They’re the heart of their communities, hosting a wide range of activities from children’s play sessions and film clubs to live music and theatre.
As well as aiming to bring people from all walks of life together, they also strive to offer a safe and welcoming place to those who need it the most.
“It’s about making friends and making the community stronger. We’re here for the community and we make sure we provide what the community wants and needs,” said Julie McKirdy, who has been working in libraries for more than 40 years.
She started working at Thimblemill Library in September 1978, straight from school at the age of 16, and loved it so much that she never left.
Julie had always planned on having a career in the police and volunteered as a police special, to help get a foot in the door.
But it wasn’t long before the library had won her over and she realised where her true passions lay.
“I always thought I would go into the police and I stayed in the specials until I was 25, but I’m a good guy, I don’t like telling people off and I’m not very good at being strict, so I didn’t think it was for me.
“And I had started to really love the libraries, the people and the community. There is so much life and so much character in the library.
“Thimblemill was my library when I was a child and my grandad used to bring me here. It’s always been in my heart,” said the 56-year-old, who works as a senior supervisor for Thimblemill and Smethwick libraries.
Thimblemill Library is always a hive of activity, for example, on Friday mornings, there will be excited youngsters getting stuck into a messy play session in one room, while in another, women will be meeting for their weekly knit and natter club, and making clothes for premature babies.
At the same time visitors are making use of the free computers, others are browsing the shelves, choosing a novel, and parents are reading picture books to their little ones.
“The community love the library and the library is well-used. We’ve also got an active friends group which supports the library and runs activities,” said Julie.
Over the past 10 years she has built up a regular programme of live music and theatre, which has proven a huge hit with the community.
Performers from across the world have descended on the 83-year-old library, which has also joined forces with Black Country Touring to host productions.
Julie says the varied programme helps to make theatre and music more accessible to people, and as well as more affordable for those on a tight budget.
“I’ve always loved the arts and it’s great to bring quality music and theatre to the library. It can be difficult for people to get into Birmingham or Wolverhampton to go to the theatre.
“They’ve got to pay for the tickets and then for parking or they’ve got to get a taxi. But they can come to their local library and watch quality theatre for £4 or £5. Where else could they do that?
“We get a lot of families and adults. We get women coming by themselves because they feel safe coming to the library. It encourages people of all ages to come out, and helps to tackle social isolation,” said Julie.
In 2017, the library was named the UK’s first ‘library of sanctuary’ after being recognised by the Birmingham City of Sanctuary movement, for the work it does in welcoming refugees and migrants into the local community.
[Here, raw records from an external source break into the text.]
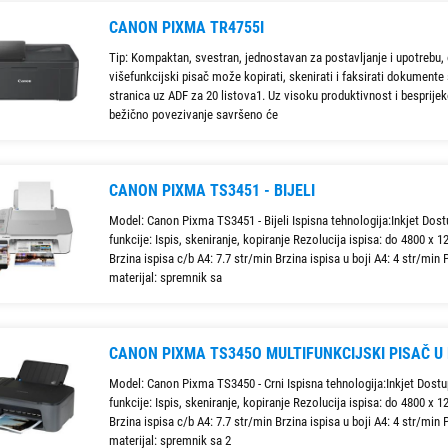
CANON PIXMA TR4755I
Tip: Kompaktan, svestran, jednostavan za postavljanje i upotrebu,
višefunkcijski pisač može kopirati, skenirati i faksirati dokumente 
stranica uz ADF za 20 listova1. Uz visoku produktivnost i besprije
bežično povezivanje savršeno će
CANON PIXMA TS3451 - BIJELI
Model: Canon Pixma TS3451 - Bijeli Ispisna tehnologija:Inkjet Dos
funkcije: Ispis, skeniranje, kopiranje Rezolucija ispisa: do 4800 x 1
Brzina ispisa c/b A4: 7.7 str/min Brzina ispisa u boji A4: 4 str/min 
materijal: spremnik sa
CANON PIXMA TS345O MULTIFUNKCIJSKI PISAČ U 
Model: Canon Pixma TS3450 - Crni Ispisna tehnologija:Inkjet Dost
funkcije: Ispis, skeniranje, kopiranje Rezolucija ispisa: do 4800 x 1
Brzina ispisa c/b A4: 7.7 str/min Brzina ispisa u boji A4: 4 str/min 
materijal: spremnik sa 2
“I felt really honoured and proud that we were the first in the UK to be a library of sanctuary. It’s all about making people feel welcome,” said Julie.
And the library supervisor has also been recognised for making a difference to people who use the library.
In 2015, Julie was honoured with a British Empire Medal from Her Majesty The Queen, and a party was held at Thimblemill in celebration.
“I was overwhelmed when I found out I was going to receive it, I couldn’t believe it. It came at a distressing time in my life as I was losing my mum to cancer, so it was bitter sweet.
“But the ceremony was lovely and it made me feel so proud of the library. I just love people. I’m not very good at sitting behind a desk. I like talking to people and finding out what they want from the library.
“They said I could have the medal presented at a fancy lunch or a stately home, but there was only one place I wanted it to be at and that was the library. I’ve got some many fond memories here and many more to make,” explained Julie.
Over the years, she has seen many changes, not just in how libraries are used by the public, but also the technology used for issuing books.
“When I started we had the Browne Issue System. Adults had six cards and children had three cards. When they borrowed a book, the card from the book and one of their borrowing cards were filed together and the date was stamped in the book.
“The cards were returned when the book was brought back. People would be queuing up to take books out. Then in the 90s, we moved to a computerised system and we used a special pen to scan the bar codes. Now it’s self-service and people can serve themselves but still get help at the desk if they need it. Libraries are still seeing lots of books go out and people still love reading,” explained Julie.
Libraries have had to adapt to changing tastes and technology but she still believes they have a huge role to play in communities.
“Libraries are precious. They are so vibrant and full of life,” added Julie. All of the libraries in Sandwell are well supported and loved by their communities,” says Julie.